• Infer the HGI from the t10, predicted by the multi-component breakage model.
• Demonstrate the effects of particle size and density on PF grinding by simulations.
• Elucidate the non-linear phenomenon of the HGI effect on the PF production rate.
A new method was developed to infer the HGI (Hardgrove Grindability Index) values from the product fineness indicator, t10, predicted by the multi-component breakage model. A total of 41 sets of JKFBC (JK Fine-particle Breakage Characteriser) tests, on coals from Australia and China, plus ores containing various minerals and a clinker, were used to validate this method. The JKFBC and the multi-component breakage model have the potential to improve or replace the traditional HGI test. A new coal grindability index can be generated from the multi-component model parameters. As the major error sources associated with the traditional HGI test have been removed in this new approach, superior repeatability and reproducibility can be expected. More work is recommended in this area to validate this novel approach and to identify its limitations.
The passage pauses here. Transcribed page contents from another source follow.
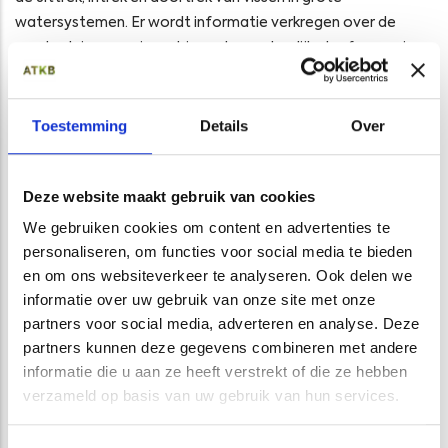
watersystemen. Er wordt informatie verkregen over de
verplaatsing van vissen binnen hun natuurlijke leefomgeving.
Vismigratie is belangrijk voor de voortplanting van veel
vissoorten omdat zij in andere wateren paaien dan waar ze
Toestemming
Details
Over
als volwassen vis leven. Vismigratieonderzoek voeren we op
verschillende manieren uit. We kijken naar het aanbod van
Deze website maakt gebruik van cookies
vissen maar ook kunnen we vissen voorzien van zenders om
ze zo te volgen via telemetrische systemen. ATKB helpt
We gebruiken cookies om content en advertenties te
waterbeheerders bij inzicht in knelpunten voor migrerende
personaliseren, om functies voor social media te bieden
vissen.
en om ons websiteverkeer te analyseren. Ook delen we
informatie over uw gebruik van onze site met onze
partners voor social media, adverteren en analyse. Deze
partners kunnen deze gegevens combineren met andere
GERELATEERDE PROJECTEN
informatie die u aan ze heeft verstrekt of die ze hebben
verzameld op basis van uw gebruik van hun services.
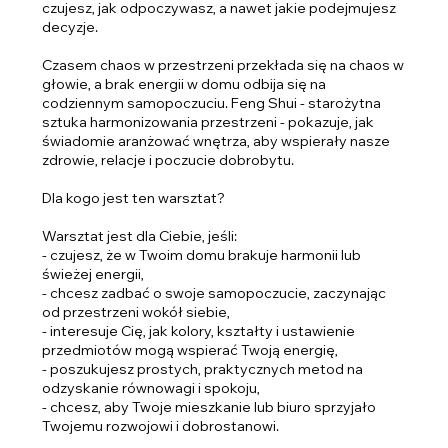
o
czujesz, jak odpoczywasz, a nawet jakie podejmujesz
n
decyzje.
y
Czasem chaos w przestrzeni przekłada się na chaos w
głowie, a brak energii w domu odbija się na
codziennym samopoczuciu. Feng Shui - starożytna
sztuka harmonizowania przestrzeni - pokazuje, jak
świadomie aranżować wnętrza, aby wspierały nasze
zdrowie, relacje i poczucie dobrobytu.
Dla kogo jest ten warsztat?
Warsztat jest dla Ciebie, jeśli:
- czujesz, że w Twoim domu brakuje harmonii lub
świeżej energii,
- chcesz zadbać o swoje samopoczucie, zaczynając
od przestrzeni wokół siebie,
- interesuje Cię, jak kolory, kształty i ustawienie
przedmiotów mogą wspierać Twoją energię,
- poszukujesz prostych, praktycznych metod na
odzyskanie równowagi i spokoju,
- chcesz, aby Twoje mieszkanie lub biuro sprzyjało
Twojemu rozwojowi i dobrostanowi.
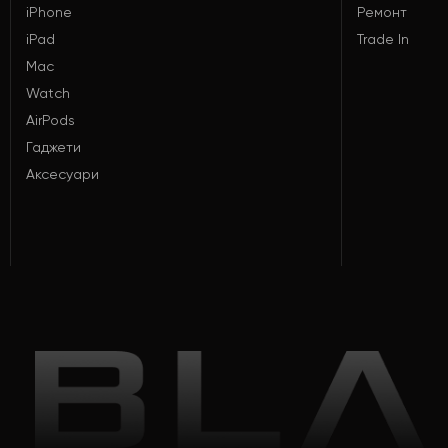
iPhone
Ремонт
iPad
Trade In
Mac
Watch
AirPods
Гаджети
Аксесуари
Simulations were conducted by employing the multi-component breakage model to demonstrate the effects of particle size and density on pulverised fuel (PF) grinding; to troubleshoot the PF production problems related to the coal properties; and to elucidate the observed trend of the non-linear phenomenon of the HGI effect on the PF milling capacity; whereby a 10 unit reduction in HGI from 50 to 40 requires four times more energy than a 10 unit HGI reduction from 90 to 80 in order to achieve the same PF production rate.